(Collected data)
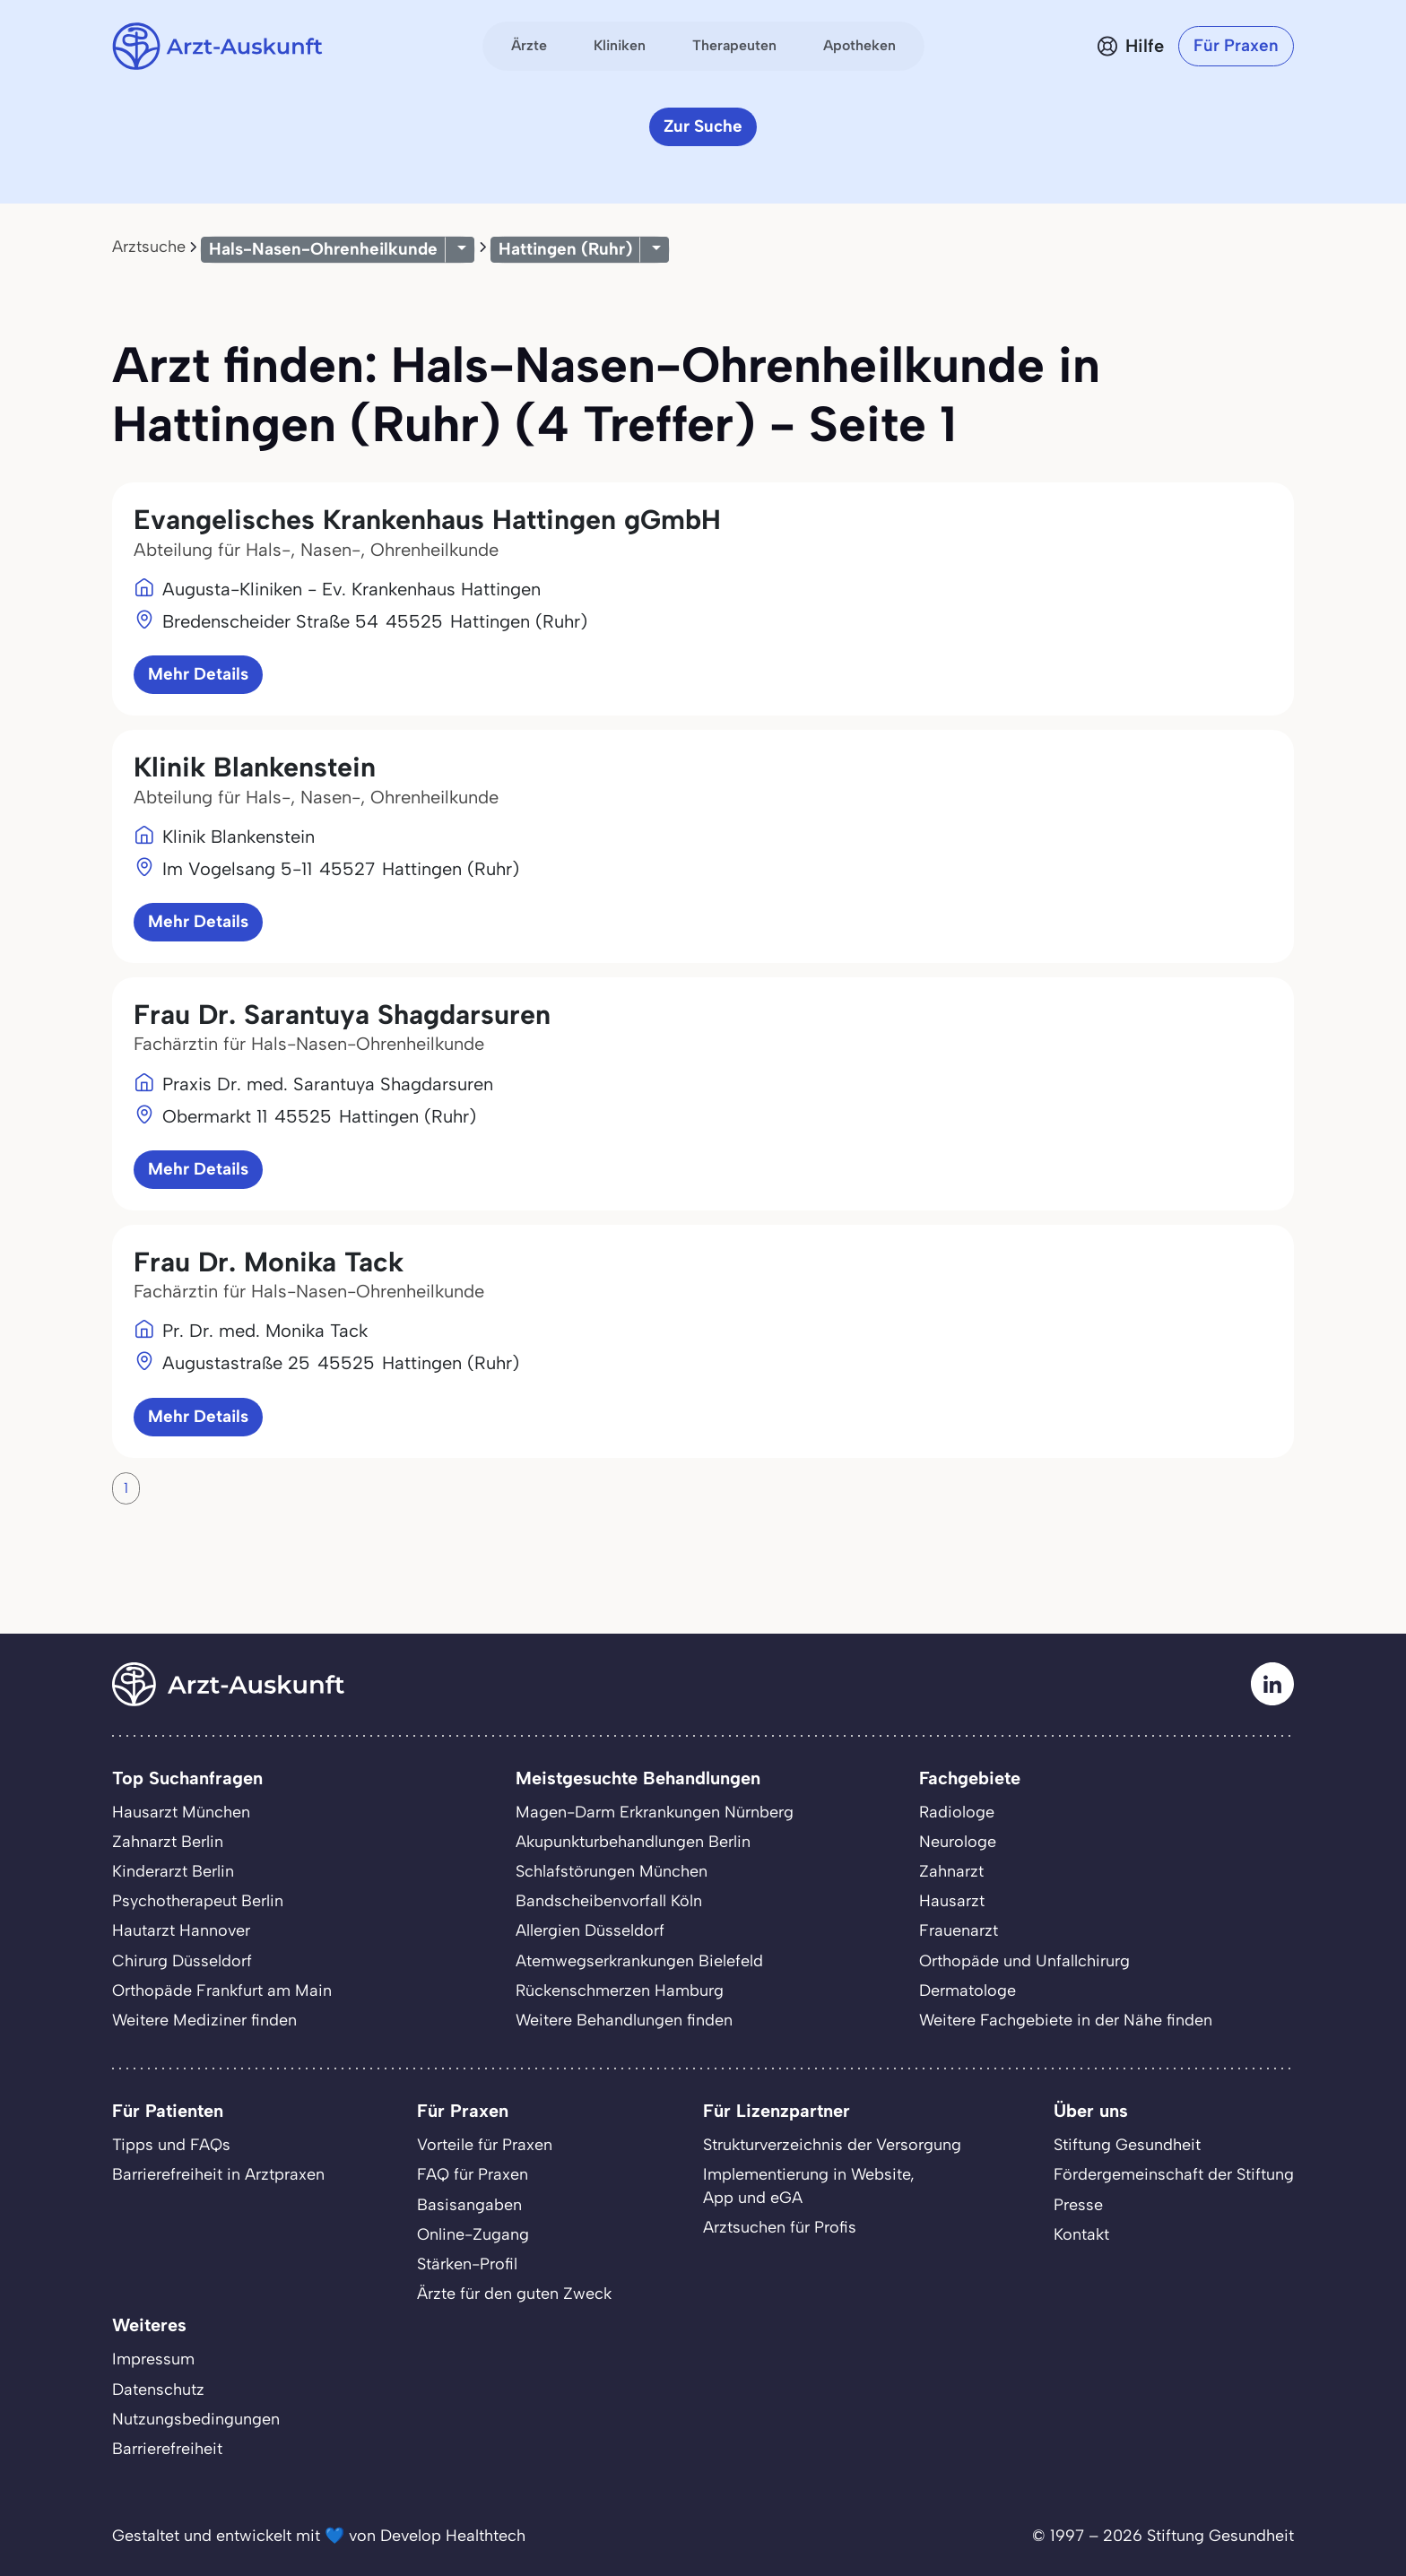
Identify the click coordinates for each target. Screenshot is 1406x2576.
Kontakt (1081, 2234)
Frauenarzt (958, 1930)
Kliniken (620, 45)
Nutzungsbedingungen (196, 2419)
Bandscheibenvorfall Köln (609, 1901)
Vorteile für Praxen (484, 2145)
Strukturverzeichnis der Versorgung (832, 2145)
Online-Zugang (473, 2234)
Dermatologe (967, 1990)
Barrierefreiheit (167, 2449)
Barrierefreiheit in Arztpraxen (218, 2174)
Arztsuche (149, 246)
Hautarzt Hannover (181, 1930)
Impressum (153, 2359)
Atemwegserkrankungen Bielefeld (639, 1961)
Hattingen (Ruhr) (565, 249)
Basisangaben (469, 2205)
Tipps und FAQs (171, 2145)
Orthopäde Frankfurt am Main (222, 1990)
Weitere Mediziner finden (204, 2020)
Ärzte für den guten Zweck (514, 2293)
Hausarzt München (181, 1812)
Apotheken (859, 45)
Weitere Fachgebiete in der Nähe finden (1065, 2020)
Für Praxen (1236, 45)
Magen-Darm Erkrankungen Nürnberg (655, 1812)
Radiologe (956, 1812)
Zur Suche (703, 126)
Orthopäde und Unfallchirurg (1024, 1961)
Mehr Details (198, 674)
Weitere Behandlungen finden (624, 2020)
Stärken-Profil (467, 2264)
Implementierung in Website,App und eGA (809, 2185)
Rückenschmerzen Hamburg (620, 1990)
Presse (1078, 2205)
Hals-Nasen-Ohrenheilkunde (323, 249)
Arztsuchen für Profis (779, 2227)
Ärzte (529, 45)
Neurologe (957, 1842)
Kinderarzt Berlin (173, 1871)
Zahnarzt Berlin (167, 1842)
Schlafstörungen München (611, 1871)
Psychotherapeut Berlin (197, 1901)
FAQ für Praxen (472, 2174)
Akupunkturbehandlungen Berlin (633, 1842)
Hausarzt (952, 1901)
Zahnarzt (951, 1871)
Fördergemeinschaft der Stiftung (1174, 2174)
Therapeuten (734, 45)
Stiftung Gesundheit (1127, 2145)
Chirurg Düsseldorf (182, 1961)
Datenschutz (158, 2389)
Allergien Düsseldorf (590, 1930)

Work request.
Copy out only the lines above from the one with "Barrierefreiheit (167, 2449)" to the one with "Hals-Nasen-Ohrenheilkunde (323, 249)", inclusive, exactly as they stand.

Solution to this problem.
Barrierefreiheit (167, 2449)
Barrierefreiheit in Arztpraxen (218, 2174)
Arztsuche (149, 246)
Hautarzt Hannover (181, 1930)
Impressum (153, 2359)
Atemwegserkrankungen Bielefeld (639, 1961)
Hattingen (Ruhr) (565, 249)
Basisangaben (469, 2205)
Tipps und FAQs (171, 2145)
Orthopäde Frankfurt am Main (222, 1990)
Weitere Mediziner finden (204, 2020)
Ärzte für den guten Zweck (514, 2293)
Hausarzt München (181, 1812)
Apotheken (859, 45)
Weitere Fachgebiete in der Nähe finden (1065, 2020)
Für Praxen (1236, 45)
Magen-Darm Erkrankungen Nürnberg (655, 1812)
Radiologe (956, 1812)
Zur Suche (703, 126)
Orthopäde und Unfallchirurg (1024, 1961)
Mehr Details (198, 674)
Weitere Behandlungen finden (624, 2020)
Stärken-Profil (467, 2264)
Implementierung in Website,App und eGA (809, 2185)
Rückenschmerzen Hamburg (620, 1990)
Presse (1078, 2205)
Hals-Nasen-Ohrenheilkunde (323, 249)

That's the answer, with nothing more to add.